Find the full story in Ukrainian here.
Media: Russia widens range of people subject to travel restrictions
When Russia launched its war against Ukraine in 2014, Russia imposed travel restrictions on employees of its law enforcement agencies. After Russia launched an all-out war in 2022, the restrictions reached more people.
Sistema, an investigation project of Radio Free Europe/Radio Liberty, found that Russian state-run companies have begun asking employees to hand in their passports to companies' security departments, sometimes invoking the Federal Security Service.
Employees of Russian state-owned organizations, who spoke on conditions of anonymity, said that rules vary depending on the company, implying that not all employees working in state-owned companies are banned from leaving Russia.

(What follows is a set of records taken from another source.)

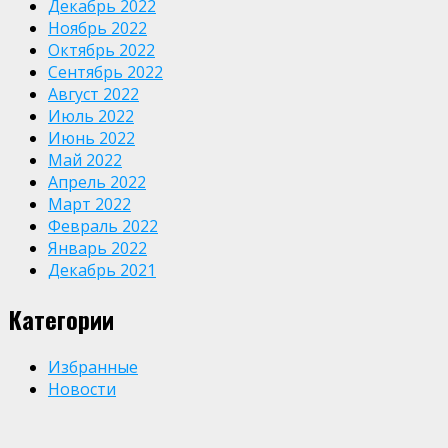
Декабрь 2022
Ноябрь 2022
Октябрь 2022
Сентябрь 2022
Август 2022
Июль 2022
Июнь 2022
Май 2022
Апрель 2022
Март 2022
Февраль 2022
Январь 2022
Декабрь 2021
Категории
Избранные
Новости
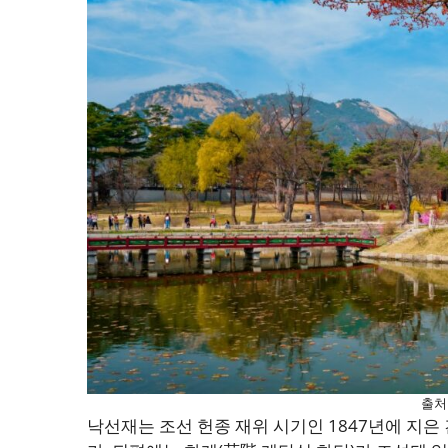
출처
낙선재는 조선 헌종 재위 시기인 1847년에 지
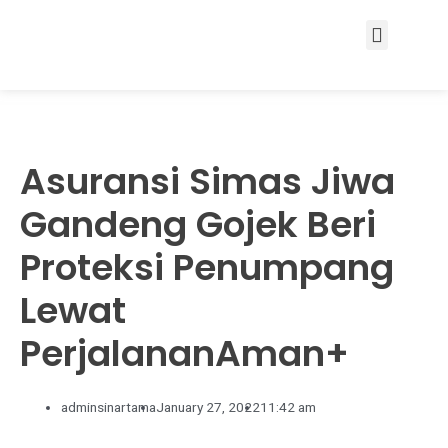
Services & Solutions
Asuransi Simas Jiwa
Gandeng Gojek Beri
Proteksi Penumpang
Lewat
PerjalananAman+
adminsinartama
January 27, 2022
11:42 am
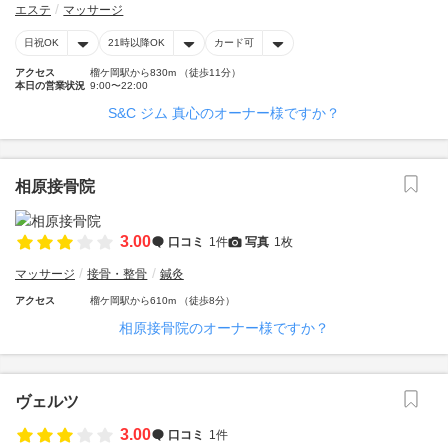
エステ
マッサージ
日祝OK
21時以降OK
カード可
アクセス
榴ケ岡駅から830m （徒歩11分）
本日の営業状況
9:00〜22:00
S&C ジム 真心のオーナー様ですか？
相原接骨院
3.00
口コミ
1件
写真
1枚
マッサージ
接骨・整骨
鍼灸
アクセス
榴ケ岡駅から610m （徒歩8分）
相原接骨院のオーナー様ですか？
ヴェルツ
3.00
口コミ
1件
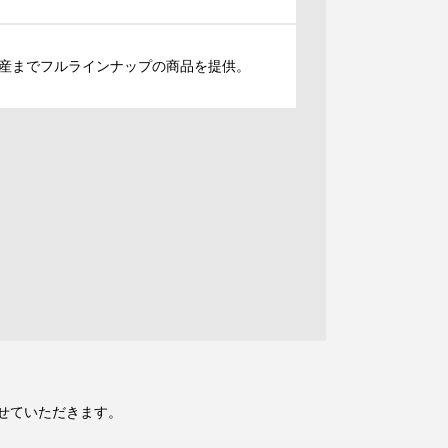
産までフルラインナップの商品を提供。
。
せていただきます。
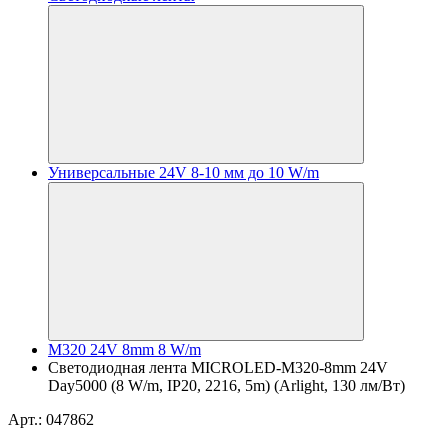
Универсальные 24V 8-10 мм до 10 W/m
M320 24V 8mm 8 W/m
Светодиодная лента MICROLED-M320-8mm 24V
Day5000 (8 W/m, IP20, 2216, 5m) (Arlight, 130 лм/Вт)
Арт.: 047862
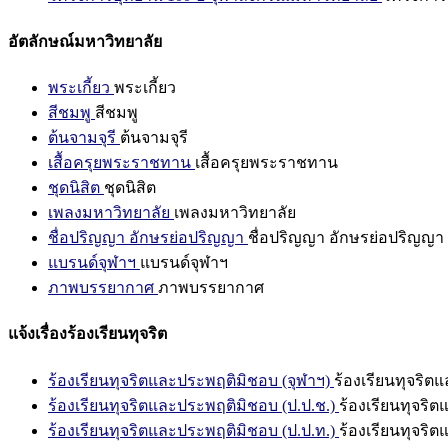
อัตลักษณ์มหาวิทยาลัย
พระเกี้ยว
พระเกี้ยว
สีชมพู
สีชมพู
ต้นจามจุรี
ต้นจามจุรี
เสื้อครุยพระราชทาน
เสื้อครุยพระราชทาน
ชุดนิสิต
ชุดนิสิต
เพลงมหาวิทยาลัย
เพลงมหาวิทยาลัย
ชื่อปริญญา อักษรย่อปริญญา
ชื่อปริญญา อักษรย่อปริญญา
แบรนด์จุฬาฯ
แบรนด์จุฬาฯ
ภาพบรรยากาศ
ภาพบรรยากาศ
แจ้งเรื่องร้องเรียนทุจริต
ร้องเรียนทุจริตและประพฤติมิชอบ (จุฬาฯ)
ร้องเรียนทุจริต
ร้องเรียนทุจริตและประพฤติมิชอบ (ป.ป.ช.)
ร้องเรียนทุจริ
ร้องเรียนทุจริตและประพฤติมิชอบ (ป.ป.ท.)
ร้องเรียนทุจริ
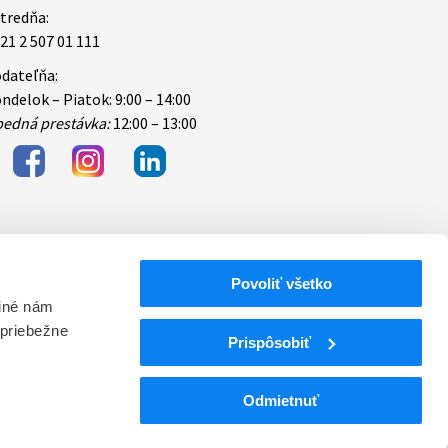
tredňa:
21 2 507 01 111
dateľňa:
ndelok – Piatok: 9:00 – 14:00
edná prestávka:
12:00 – 13:00
Povoliť všetko
bezpečnosti
 iné nám
 priebežne
ektronických
Prispôsobiť
Odmietnuť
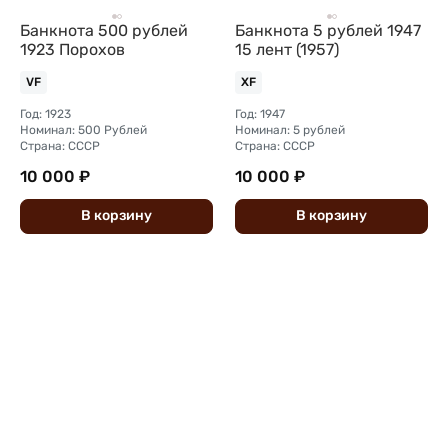
Банкнота 500 рублей
Банкнота 5 рублей 1947
1923 Порохов
15 лент (1957)
VF
XF
Год: 1923
Год: 1947
Номинал: 500 Рублей
Номинал: 5 рублей
Страна: СССР
Страна: СССР
10 000 ₽
10 000 ₽
В
корзину
В
корзину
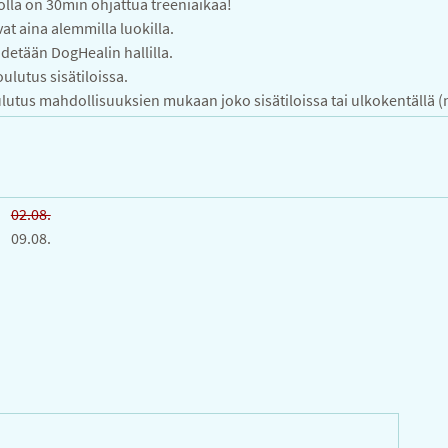
olla on 30min ohjattua treeniaikaa!
at aina alemmilla luokilla.
detään DogHealin hallilla.
lutus sisätiloissa.
utus mahdollisuuksien mukaan joko sisätiloissa tai ulkokentällä (
02.08.
09.08.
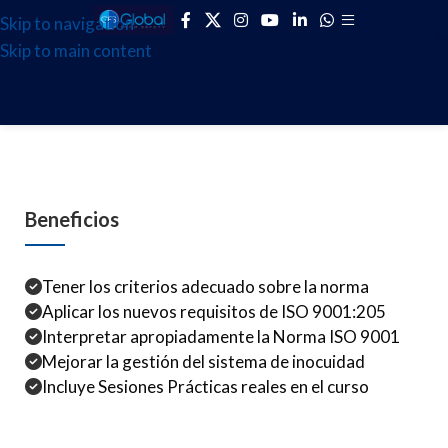
Skip to navigation
Skip to main content
Beneficios
Tener los criterios adecuado sobre la norma
Aplicar los nuevos requisitos de ISO 9001:205
Interpretar apropiadamente la Norma ISO 9001
Mejorar la gestión del sistema de inocuidad
Incluye Sesiones Prácticas reales en el curso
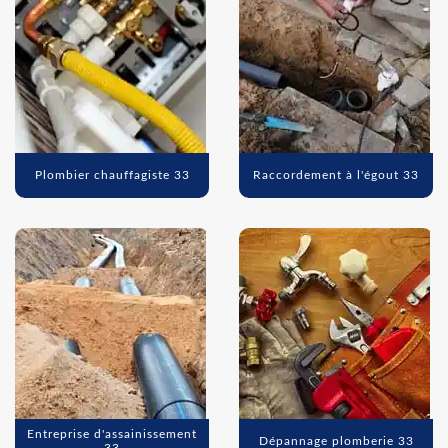
Plombier chauffagiste 33
Raccordement à l'égout 33
Entreprise d'assainissement
Dépannage plomberie 33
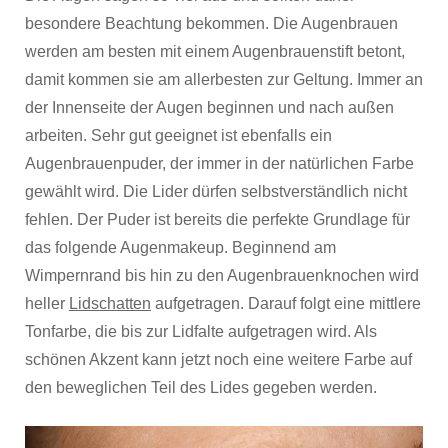
besondere Beachtung bekommen. Die Augenbrauen
werden am besten mit einem Augenbrauenstift betont,
damit kommen sie am allerbesten zur Geltung. Immer an
der Innenseite der Augen beginnen und nach außen
arbeiten. Sehr gut geeignet ist ebenfalls ein
Augenbrauenpuder, der immer in der natürlichen Farbe
gewählt wird. Die Lider dürfen selbstverständlich nicht
fehlen. Der Puder ist bereits die perfekte Grundlage für
das folgende Augenmakeup. Beginnend am
Wimpernrand bis hin zu den Augenbrauenknochen wird
heller
Lidschatten
aufgetragen. Darauf folgt eine mittlere
Tonfarbe, die bis zur Lidfalte aufgetragen wird. Als
schönen Akzent kann jetzt noch eine weitere Farbe auf
den beweglichen Teil des Lides gegeben werden.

Yet, most top officials of state-owned companies are now under travel restrictions.
Some mid-level employees of state-owned companies are asked to hand in passports under the threat of having them revoked altogether. According to the investigation, others are simply advised to refrain from traveling abroad.
A few reportedly have permission to visit states that are part of the Russian-led Collective Security Treaty Organization (CSTO), such as Armenia, Kazakhstan, Tajikistan, and Belarus, among others.
An employee of a Russian state-owned company told Sistema that those who refuse to obey the rules are threatened with being fired.
In February, the Kremlin spokesperson Dmitry Peskov denied that a travel ban existed for Russian officials.